Detrelna had waited until Zahava was alone, ambushing her as she was working out in a rec area. “I have a great opportunity for you,” he said as she chinned herself on a bar.
“What?” she grunted, trying for three more.
“A chance to be with our Dalinian friends again. Especially after you so distinguished yourself with them.”
Zahava dropped lightly to the padded floor. “Level, Commodore,” she said, picking up her towel and wiping the sweat form her face and neck.
Detrelna shrugged. “Fine. I’m out of field commanders. Lawrona, Satil and John are going with the infiltration unit. Kiroda could handle it, but I need him here. Someone has to lead the assault on the battleglobe’s Operations tower.”
“Otherwise?” she said, holding the towel around her neck.
“Debacle. The Dalinians are competent soldiers, but they’ve never stormed a spacecraft before, never gone up against aliens in their home environment. You have. And you’re good at it—you think on your feet and put the mission first.”
She thought about it for a second, then nodded. “Okay, but…”
“Yes?”
“The infiltration group pulls out first, don’t they?”
Detrelna nodded. “That’s the plan.”
“Good. Don’t tell John.”
“But…”
She shook her head. “No. He’s overprotective—he’d only make these next few watches unpleasant for all of us. And besides, knowing I was in danger would only lessen his effectiveness.”
The commodore nodded. “As you wish.”
A gong chimed three times. “Assault commencing,” said the pilot’s voice over speakers and commnet.
“Helmets on,” called Zahava, taking up hers. It was a clear glass bubblehelm, nothing unusual—except that it stopped fusion bolts. As she twisted it on, hearing it click into place, the assault boat’s n-gravs whined higher, leading eight similar ships toward the AI battleglobe.
As they moved out, Zahava said a silent prayer for all of them.
“All boats away, Commodore,” said Kiroda.
Detrelna nodded absently, watching the tacscan. Thirty-four of the battleglobes had encountered the mindslavers’ version of the Mangler mine. They were overlaid with red on the tacscan. The rest, overlaid with blue, remained untouched.
“Shield power down an average of forty-eight percent on affected battleglobes, Commodore,” reported Kiroda from the tactics station.
“And the globe that seized the brainship?” said Detrelna, seeking to confirm what the tacscan said.

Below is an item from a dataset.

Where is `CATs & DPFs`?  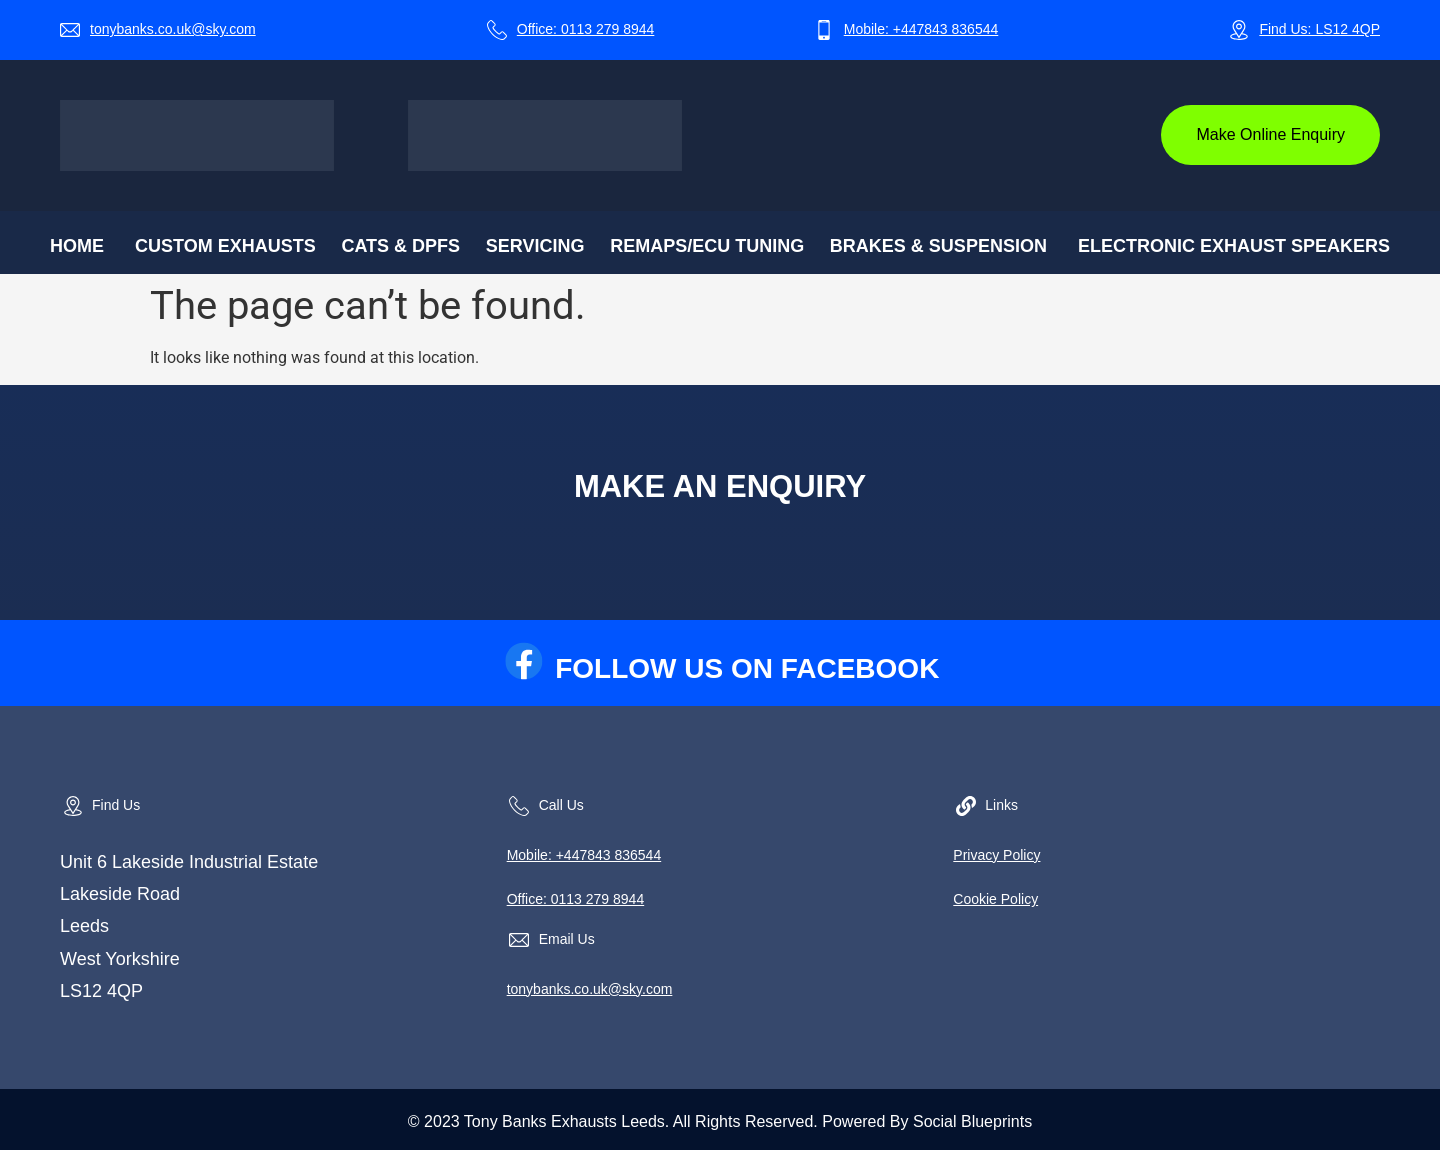 CATs & DPFs is located at coordinates (400, 246).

“Shield power down forty-two
percent.”
“Where the hell is Kotran?” said Detrelna, rising to pace behind the first officer’s station.
“Here they are,” said Kiroda, pointing to a series of telltales. “Weird sensor scan—almost no warning.

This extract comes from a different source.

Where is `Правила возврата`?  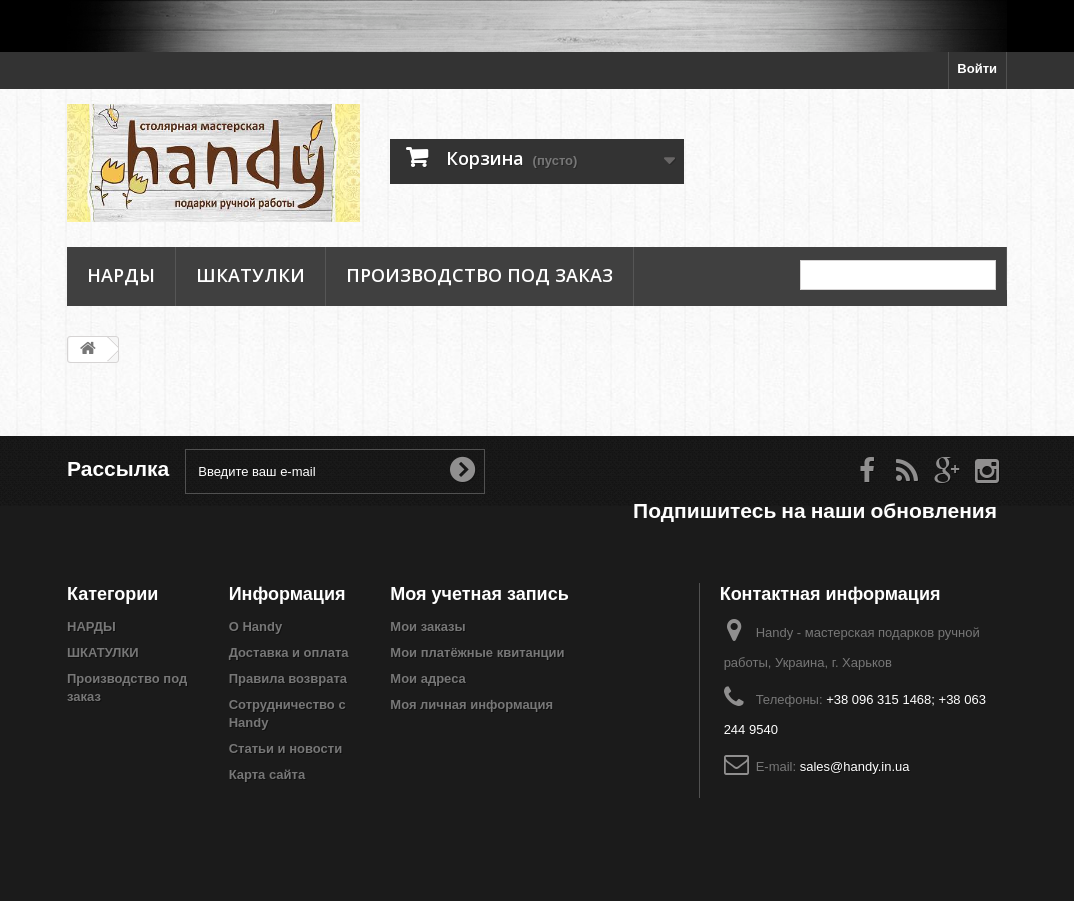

“Mindslavers launching missiles, exchanging fusion salvos with battleglobes. Units breaking into individual combat.”
Space danced with light as the ships maneuvered for advantage, beams flaring, missiles flashing.
Detrelna’s commlink came on. It was Natrol. “Bad news,” said the engineer.

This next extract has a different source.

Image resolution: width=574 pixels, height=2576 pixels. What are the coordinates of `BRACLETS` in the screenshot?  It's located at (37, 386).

Detrelna, scowled. “Does it regard the safety of the ship or the present engagement?”
“No.”
“No,” said Detrelna, thumbing off the commlink.
“Would you like to be on the AI flagship’s bridge right about now, Mr. Kiroda?” said the commodore, watching the tacscan.
“No sir, not at all.”
Chapter 21
An agitated red sphere, the captain moved from station to station. “Shield status?” he asked, halting at defense screen control.
“Down one-third,” said the human-adapted AI manning the position. “We lost seven mainline and four auxiliary shield transponders. Situation has stabilized.”
“Sir.” It was Combat Control.
“What?” said the captain, moving right.
“We’ve lost four ships.”
The AI officer read the scan—four battleglobes destroyed; enemy losses, none.
“Enemy closing.”
The image of a pair of mindslavers came onto the battlescreen, moving in on Devastator.
“All batteries open fire,” ordered the captain.
Wave after overlapping wave of light flashed across the battleglobe’s surface as thousands of missile and fusion batteries heaped stunning salvos of death into the mindslavers. Above, Devastator’s shield glowed bright red, absorbing the slavers’ counterfire.
“This is it,” whispered Lawrona.
Just around the corner, halfway down a long gray corridor, two blades hovered before a closed door.